Country Contexts. There are text introductions to every country we have interviews from; these introductions can provide some historical context, as well as introductions to the interviews, for both instructors and students. In addition, located on each country’s page is an interactive timeline of events in that nation’s history and particular events associated with gender and women’s rights. In addition, several different maps of the country are provided, as are national-level statistics on potentially-useful indicators. These are kept uniform across sites so instructors can easily make or assign comparisons.
Thematic films are available for each of the four original sites. They are useful introductions to each of these country’s interviews, as they provide some context for the project, and women’s activism and scholarship in these countries: China, India, Poland, USA. Transcripts for these films are also available here: China Transcript, India Transcript, Poland Transcript, USA Transcript. We do not have thematic films available for other sites.

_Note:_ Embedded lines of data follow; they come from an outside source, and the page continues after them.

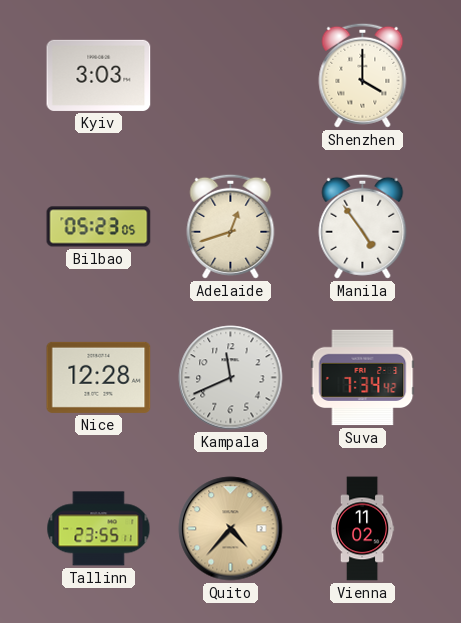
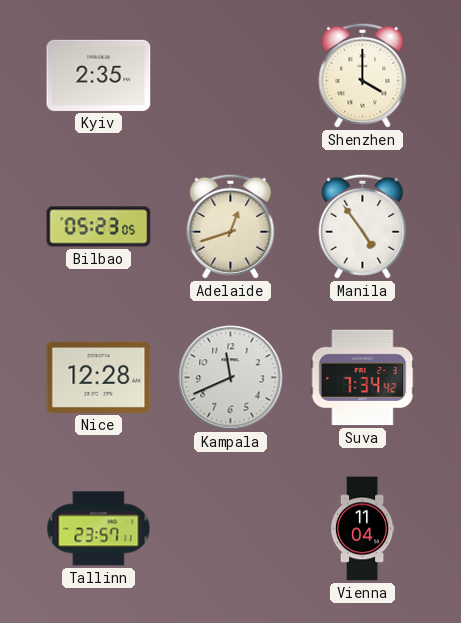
Kyiv: 3:03 -> 2:35
Tallinn: 23:55 -> 23:57
Quito: 4:37 -> none
Vienna: 11:02 -> 11:04
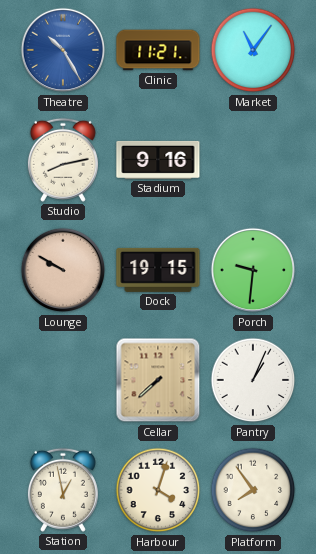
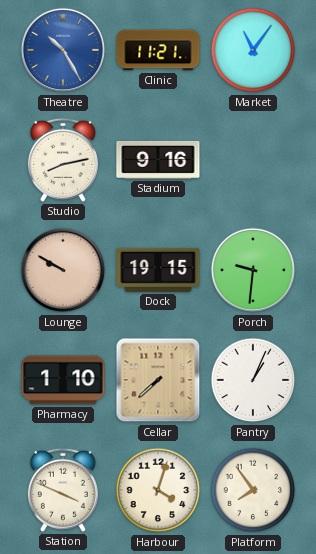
Pharmacy: none -> 1:10
Station: 12:58 -> 3:49
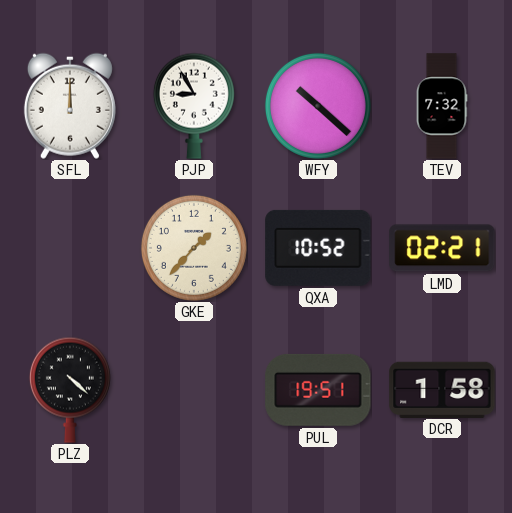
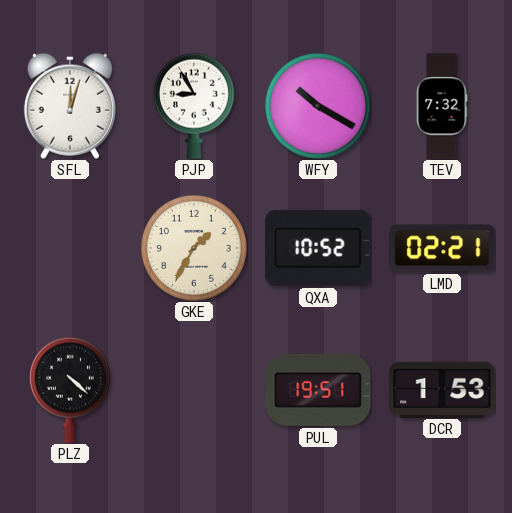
SFL: 12:00 -> 12:03
WFY: 10:22 -> 10:20
GKE: 1:37 -> 1:35
DCR: 1:58 -> 1:53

We have included sample syllabi, assignments, and lesson plans using the materials. In designing the lesson plans, we considered de-centering the United States to enlarge students’ perspectives on the variety of feminist practices with examples from around the globe. Hence, our goal is to demonstrate the plurality of women’s experiences and feminisms. However, instructors who wish to focus exclusively on the U.S. can certainly use the archival material from the U.S. to do that. Our podcast series, Contextualizing Feminist Voices, was recorded in 2021 to provide additional information on the project’s materials. Each episode is brief (less than 10 minutes), with a project collaborator interviewing an expert who can provide context for the other materials and interviews. We hope the podcasts are useful to teachers as they prepare, and/or to assign students in advance of using materials from a particular country, and/or to play in the classroom for the whole group. For additional information on the project, the country sites, and the interviewees, we have compiled a bibliography for each site, and a list of publications that draw on the website materials (including one by Rios and Stewart on teaching).
The creation of the lesson plans and the other teaching resources was facilitated by a grant from the University of Michigan Humanities Collaboratory called “Expanding the Reach of the Global Feminisms Oral History Archive.” The entire project team, which included Professors Sueann Caulfield, Abigail Dumes, Abigail Stewart and Wang Zheng, graduate students Eimeel Castillo, Marisol Fila and Özge Savas, and undergraduate students Macy Afsari, Karis Blaker, Zoe Boudart and Hanna Smith, worked on developing the materials. In particular, Eimeel Castillo, Marisol Fila and Özge Savas created the lesson plans, with the assistance and advice of Darin Stockdill, Instructional and Program Design Coordinator for the Center for Education Design, Evaluation and Research (CEDER) at the University of Michigan.